Au total, la PFC est assimilable à des
quasi capitaux propres
qui
se trouveraient, en vertu du présent article, amputés d'un
montant égal à l'impôt sur le profit exceptionnel
dégagé. La provision comptabilisée peut en effet, dans
certaines entreprises, représenter jusqu'à 80 % des fonds
propres.
Ainsi, comme indiqué plus haut, dans le secteur des minerais et
métaux, sept entreprises restent concernées par l'obligation de
rapporter à leurs résultats la fraction de leur PFC
supérieure à 60 millions de francs. Il s'agit des entreprises les
plus importantes du secteur qui concentrent 60 % des emplois. Le fait
qu'elles aient " capitalisé " des PFC supérieures
à 60 millions de francs ne préjuge en rien de leur opulence, mais
démontre simplement que la matière que ces entreprises
transforment est coûteuse.
Contraintes aujourd'hui de réintégrer ces sommes dans leur
résultat imposable, et ne disposant pas d'une trésorerie
suffisante pour leur permettre de faire face à la charge fiscale
supplémentaire immédiatement, ces entreprises sont
confrontées aux trois possibilités suivantes :
- réduire leurs investissements sur fonds propres, ce que votre
rapporteur ne peut accepter dans la situation actuelle d'atonie des
investissements ;
- vendre une partie du stock pour réaliser des plus-values, ce qui
induirait une perte de surface de l'entreprise et des licenciements ; cela
est évidemment exclu ;
- accroître leur endettement, déjà très
élevé pour certaines, au détriment de leur
équilibre financier ; cette solution serait d'autant plus
coûteuse que la Banque de France ne manquerait pas de déclasser
ces entreprises.
Placées devant un accroissement considérable de leurs frais
financiers, voire devant l'impossibilité d'obtenir de nouveaux
prêts, un certain nombre de ces entreprises seraient, sans un
assouplissement, probablement conduites à déposer leur bilan. La
plupart verraient leurs ressources ponctionnées, au détriment de
l'investissement et de l'emploi. Elles seraient incitées à se
délocaliser à l'étranger.
Dans l'industrie pétrolière, l'importance des stocks
pétroliers est amplifiée par la nécessité de
constituer des stocks stratégiques imposée par la loi
n° 92-1443 du 31 décembre 1992 portant réforme du
régime pétrolier. Le montant des provisions constituées
s'élève ainsi à 8,3 milliards de francs d'après les
bilans de 1996, ce qui porte à 3,4 milliards de francs la facture
fiscale des sept entreprises de raffinage implantées sur le territoire
français.
Pour ces entreprises, la franchise de 60 millions de francs
instituée par les députés ne diminue leur assiette
imposable que de 4 % en moyenne.
Or cette industrie est confrontée à des besoins d'investissements
massifs dictés par des considérations environnementales, dans un
contexte de restructuration du raffinage européen surcapacitaire.

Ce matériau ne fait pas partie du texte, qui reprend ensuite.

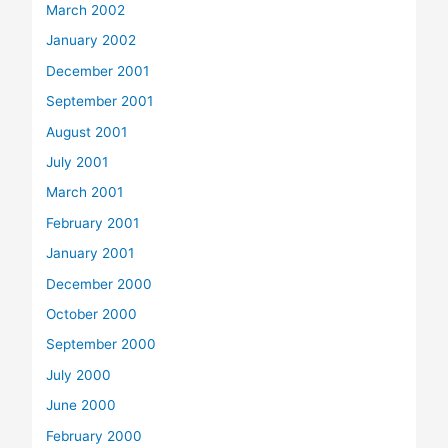
March 2002
January 2002
December 2001
September 2001
August 2001
July 2001
March 2001
February 2001
January 2001
December 2000
October 2000
September 2000
July 2000
June 2000
February 2000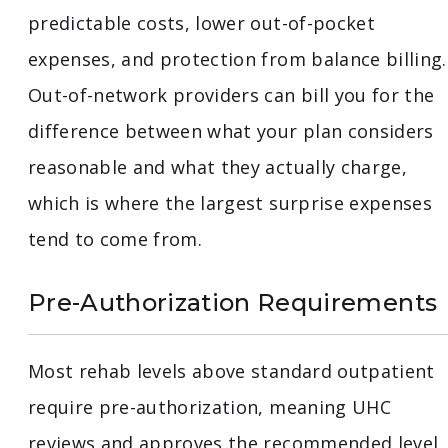
predictable costs, lower out-of-pocket
expenses, and protection from balance billing.
Out-of-network providers can bill you for the
difference between what your plan considers
reasonable and what they actually charge,
which is where the largest surprise expenses
tend to come from.
Pre-Authorization Requirements
Most rehab levels above standard outpatient
require pre-authorization, meaning UHC
reviews and approves the recommended level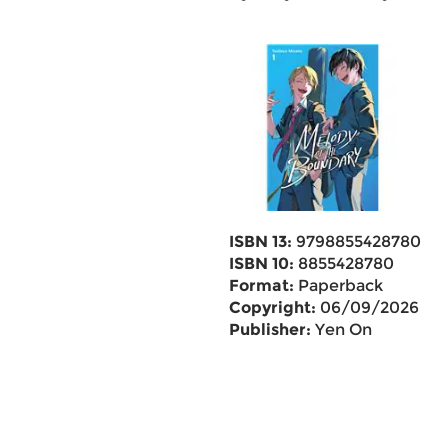
ISBN 13:
9798855428780
ISBN 10:
8855428780
Format:
Paperback
Copyright:
06/09/2026
Publisher:
Yen On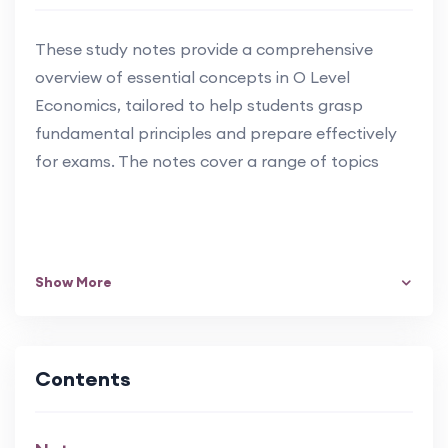
These study notes provide a comprehensive
overview of essential concepts in O Level
Economics, tailored to help students grasp
fundamental principles and prepare effectively
for exams. The notes cover a range of topics
Show More
Contents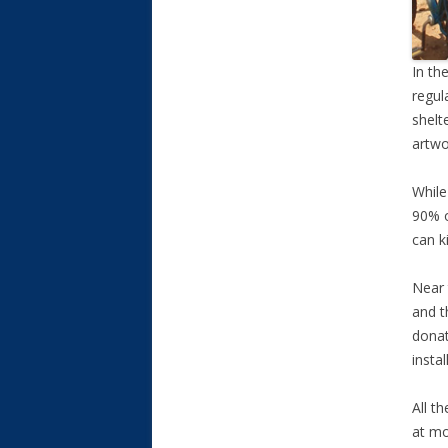
In th
regul
shelt
artwo
While
90% o
can k
Near 
and t
donat
insta
All t
at mo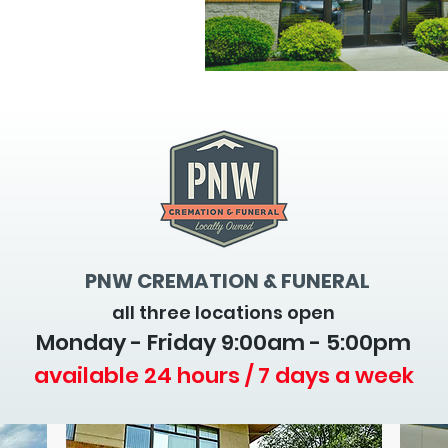
PNW CREMATION & FUNERAL
all three locations open
Monday - Friday 9
:00am - 5:00pm
available 24 hours / 7 days a week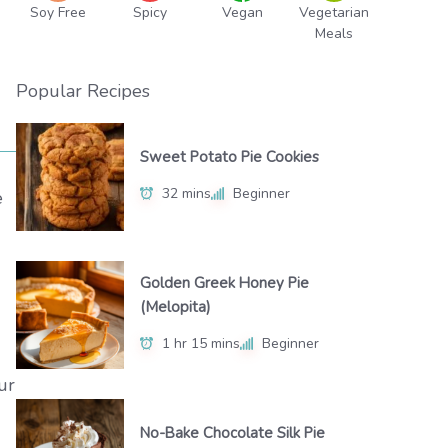
Soy Free
Spicy
Vegan
Vegetarian
Meals
Popular Recipes
Sweet Potato Pie Cookies
32 mins
Beginner
e
Golden Greek Honey Pie
(Melopita)
1 hr 15 mins
Beginner
ur
No-Bake Chocolate Silk Pie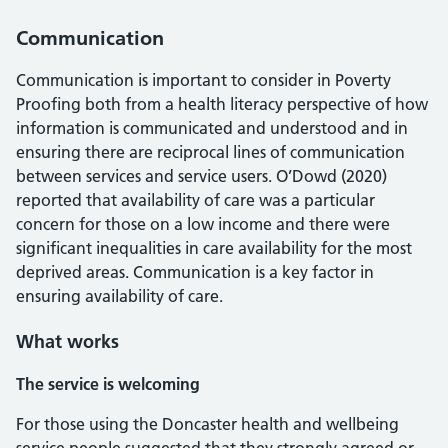
Communication
Communication is important to consider in Poverty
Proofing both from a health literacy perspective of how
information is communicated and understood and in
ensuring there are reciprocal lines of communication
between services and service users. O’Dowd (2020)
reported that availability of care was a particular
concern for those on a low income and there were
significant inequalities in care availability for the most
deprived areas. Communication is a key factor in
ensuring availability of care.
What works
The service is welcoming
For those using the Doncaster health and wellbeing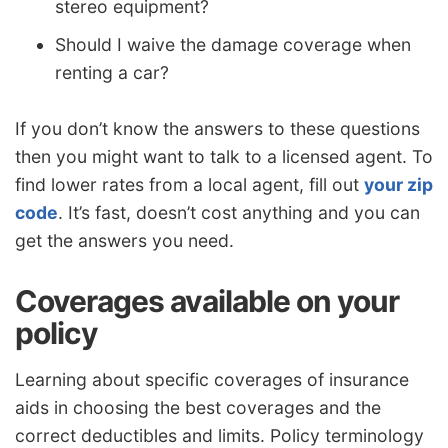
stereo equipment?
Should I waive the damage coverage when
renting a car?
If you don’t know the answers to these questions
then you might want to talk to a licensed agent. To
find lower rates from a local agent, fill out
your zip
code
. It’s fast, doesn’t cost anything and you can
get the answers you need.
Coverages available on your
policy
Learning about specific coverages of insurance
aids in choosing the best coverages and the
correct deductibles and limits. Policy terminology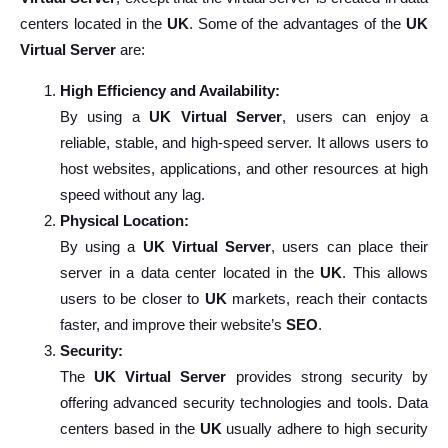
centers located in the
UK
. Some of the advantages of the
UK
Virtual Server
are:
High Efficiency and Availability:
By using a
UK Virtual Server
, users can enjoy a
reliable, stable, and high-speed server. It allows users to
host websites, applications, and other resources at high
speed without any lag.
Physical Location:
By using a
UK Virtual Server
, users can place their
server in a data center located in the
UK
. This allows
users to be closer to
UK
markets, reach their contacts
faster, and improve their website’s
SEO
.
Security:
The
UK Virtual Server
provides strong security by
offering advanced security technologies and tools. Data
centers based in the
UK
usually adhere to high security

A défaut de supprimer le présent article, ce qui aggraverait
le solde budgétaire prévu par le présent projet de loi de
finance, il convient donc d'allonger la période au cours de laquelle les
entreprises pénalisées par son dispositif devront rapporter
à leurs résultats le montant de leurs provisions pour
fluctuations des cours. Votre commission des finances vous proposera un
amendement en ce sens.
C. LA NÉCESSITÉ D'UN MÉCANISME DE SUBSTITUTION
PERMETTANT D'AMORTIR L'EFFET DE L'ENRICHISSEMENT SANS CAUSE
Si l'amendement de l'Assemblée nationale a pris en compte le coût
qui aurait été insupportable à court terme de la
réintégration des provisions pour fluctuation de cours dans les
comptes des entreprises, il ne résout pas le problème que
suscite, pour l'avenir, l'absence d'un mécanisme permettant
d'atténuer l'impact de l' "enrichissement sans cause".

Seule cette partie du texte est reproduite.